Гринберг, однако, начинает свой текст с утверждения, что авангард является продолжением великой европейской художественной традиции, что он был способом «обеспечить движение культуры в условиях идеологического смятения и насилия» и даже может описываться как своего рода «александризм». Для Гринберга положительным качеством авангарда является именно то, что он был таким продолжением. Авангард для Гринберга - это не попытка создать новую цивилизацию и новое человечество, но попытка «имитации имитирования» шедевров, унаследованных модернизмом от великого европейского прошлого. Если классическое искусство было подражанием природе, то авангардное искусство является подражанием подражанию. По Гринбергу, удачное произведение авангарда обнажает технические приемы, которыми традиционный художник пользовался для создания своего произведения. В этом отношении авангардного художника можно сравнить с хорошо обученным знатоком: он интересуется не столько сюжетом индивидуального произведения искусства (потому что, как утверждает Гринберг, сюжет произведения чаще всего диктуется художнику извне, культурой, в которой этот художник живет), сколько «искусством и литературой как дисциплинами и процессами».

Для Гринберга авангардный художник- это на самом деле профессиональный знаток: художник-авангардист обнажает технику, которой пользовались его предшественники, игнорируя их сюжеты. Таким образом, авангард в основном оперирует посредством абстракции: он изымает из произведения «что», чтобы обнажить «как».

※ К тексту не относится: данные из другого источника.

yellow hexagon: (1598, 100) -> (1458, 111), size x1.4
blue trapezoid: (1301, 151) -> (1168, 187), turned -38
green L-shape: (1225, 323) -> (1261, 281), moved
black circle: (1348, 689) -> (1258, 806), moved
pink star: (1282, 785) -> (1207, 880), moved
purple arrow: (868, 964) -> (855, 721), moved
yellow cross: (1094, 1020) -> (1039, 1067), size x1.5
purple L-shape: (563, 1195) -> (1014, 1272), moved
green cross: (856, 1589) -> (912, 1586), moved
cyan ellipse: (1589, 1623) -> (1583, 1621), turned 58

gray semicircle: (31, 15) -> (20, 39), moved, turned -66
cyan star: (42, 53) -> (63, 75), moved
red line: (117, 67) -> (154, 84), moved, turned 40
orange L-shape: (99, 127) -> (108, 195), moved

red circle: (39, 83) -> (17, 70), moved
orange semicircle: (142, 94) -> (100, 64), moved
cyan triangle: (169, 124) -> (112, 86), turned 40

Этот сдвиг в интерпретации авангардного искусства - которое больше не понимается как радикальное, революционно новое начало, но как тематизация техник традиционного искусства, как «высочайшая сознательность по отношению к истории», - соответствует сдвигу в понимании политики авангардного искусства. Гринберг полагает, что знаточество, которое делает зрителя внимательным к чисто формальным, техническим, материальным аспектам произведения искусства, доступно только тому, кто «обладал свободным временем и комфортом, которые всегда идут рука об руку со своего рода культурностью». Для Гринберга это означает, что авангардное искусство может надеяться на финансовую и социальную поддержку только со стороны тех же «богатых и образованных людей, которые исторически поддерживали традиционное искусство. Таким образом, авангард остается связанным с правящим классом буржуазии “золотой пуповиной”».

Сказать художнику-авангардисту - Маринетти или Малевичу, - что он продолжает традицию, а не порывает с ней, значит его оскорбить, и Гринберг, конечно же, это знал. Так почему же он так упорно настаивает на том, что авангард - продолжение, а не разрыв с традиционным искусством?

Причина, как мне кажется, больше политическая, чем эстетическая. Гринбергу неинтересен авангард сам по себе, ему даже неинтересны художники-авангардисты как производители искусства - его скорее интересует потребитель искусства. В действительности вопрос, который является определяющим для текста Гринберга, это вопрос о том, кто может стать потребителем авангардного искусства. Или, иными словами: что конституирует материальный, экономический базис авангардного искусства, при том что искусство понимается как часть социальной надстройки?

В самом деле, Гринберг больше озабочен определением социоэкономического базиса авангардного искусства, чем анализом его утопических грез. Такой подход заставляет читателя вспомнить вопрос, будораживший марксистскую революционную интеллигенцию на протяжении всего ХХ века: кто является материальным, социальным реципиентом - или, скажем, потребителем - революционной идеи?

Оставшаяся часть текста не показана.